Selon l'ONUSIDA, entre 2001 et 2011, le nombre estimé de personnes vivant avec le VIH en Europe de l'Est et en Asie centrale a augmenté de plus de 50 %, passant de 970 000 à 1,4 million. En outre, malgré l'élargissement de la couverture antirétrovirale ces dernières années, on estime que seulement 25 % des personnes éligibles à un traitement anti-VIH en bénéficient effectivement, indique l’ONUSIDA dans un communiqué du 5 décembre dernier.
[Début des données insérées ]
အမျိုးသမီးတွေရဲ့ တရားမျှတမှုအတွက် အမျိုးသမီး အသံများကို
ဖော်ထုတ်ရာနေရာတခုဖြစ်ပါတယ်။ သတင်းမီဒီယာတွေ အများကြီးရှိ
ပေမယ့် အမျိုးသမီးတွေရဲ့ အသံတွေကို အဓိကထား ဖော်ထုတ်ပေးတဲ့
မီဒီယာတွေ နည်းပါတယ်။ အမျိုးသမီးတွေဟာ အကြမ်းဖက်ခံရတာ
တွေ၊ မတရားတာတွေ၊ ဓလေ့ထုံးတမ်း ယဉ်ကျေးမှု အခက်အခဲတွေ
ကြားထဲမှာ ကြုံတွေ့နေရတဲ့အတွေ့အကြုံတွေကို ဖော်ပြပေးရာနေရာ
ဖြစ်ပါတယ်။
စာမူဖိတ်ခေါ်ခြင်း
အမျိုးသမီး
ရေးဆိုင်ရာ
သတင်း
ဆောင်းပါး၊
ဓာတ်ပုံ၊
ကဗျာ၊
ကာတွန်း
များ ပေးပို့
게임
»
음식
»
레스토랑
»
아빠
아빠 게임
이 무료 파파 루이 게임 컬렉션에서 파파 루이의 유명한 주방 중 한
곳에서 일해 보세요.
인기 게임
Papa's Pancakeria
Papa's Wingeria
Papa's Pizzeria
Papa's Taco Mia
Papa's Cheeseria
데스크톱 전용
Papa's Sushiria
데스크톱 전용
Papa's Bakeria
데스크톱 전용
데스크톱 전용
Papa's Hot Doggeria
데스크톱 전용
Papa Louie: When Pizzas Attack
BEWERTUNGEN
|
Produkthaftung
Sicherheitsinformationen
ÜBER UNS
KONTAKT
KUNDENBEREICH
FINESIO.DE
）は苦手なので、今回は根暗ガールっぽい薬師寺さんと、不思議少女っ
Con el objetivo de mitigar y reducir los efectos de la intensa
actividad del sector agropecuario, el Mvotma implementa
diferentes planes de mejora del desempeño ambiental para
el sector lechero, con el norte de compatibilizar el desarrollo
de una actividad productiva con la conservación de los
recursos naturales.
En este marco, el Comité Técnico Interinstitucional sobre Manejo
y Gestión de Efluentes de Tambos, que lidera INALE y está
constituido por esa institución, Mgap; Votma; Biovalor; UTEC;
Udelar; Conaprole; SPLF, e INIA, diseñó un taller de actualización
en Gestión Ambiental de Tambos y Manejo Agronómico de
Dans cette région, l'épidémie reste alimentée par la consommation de drogues injectables, dans des pays où les progrès dans l'endiguement de la propagation du VIH chez les consommateurs de drogues injectables restent limités, note l’organisme international. Les données probantes fournies par des études récemment publiées montrent que l'accessibilité aux programmes d’échanges d’aiguilles et de seringues est faible dans la plupart des pays de la région. L'accès aux autres méthodes de prévention du VIH, notamment les préservatifs, au dépistage du VIH et au traitement est également très restreint pour les consommateurs de drogues.


Des responsables gouvernementaux, des représentants de la société civile (notamment des personnes vivant avec le VIH) et d'autres experts de la riposte au sida se sont réunis à Varsovie, en Pologne début décembre, pour discuter des problèmes rencontrés dans cette région qui connaît l'épidémie de VIH dont la propagation est la plus rapide au monde. Dans son discours d'ouverture, Jan Beagle, directrice exécutive adjointe de l'ONUSIDA a insisté sur la nécessité d'intensifier les programmes de prévention du VIH basés sur des données probantes et spécifiques aux pays, ciblés sur les besoins des populations les plus exposées au risque. Elle a également souligné la nécessité d'accroître l'accès au traitement antirétroviral pour toutes les personnes éligibles dans la région. Bien que le financement des programmes de prévention du VIH pour les consommateurs de drogues injectables ait augmenté dans certains pays, la majeure partie de cette hausse est le résultat des efforts consentis par des bailleurs de fonds internationaux. Les ressources du secteur public national dans la région ne représentent que 15 % du budget des programmes de prévention du VIH pour les consommateurs de drogues injectables Jan Beagle a appelé les responsables politiques à s'engager à accroître les investissements nationaux et à favoriser l'appropriation nationale de ces programmes.


"Les dirigeants de la région doivent faire preuve d'une forte volonté politique afin de cibler les bons programmes pour les bonnes personnes, d'accroître les investissements nationaux et de faire figure d'exemples dans la réduction de la stigmatisation et de la discrimination liées au VIH", a déclaré Jan Beagle.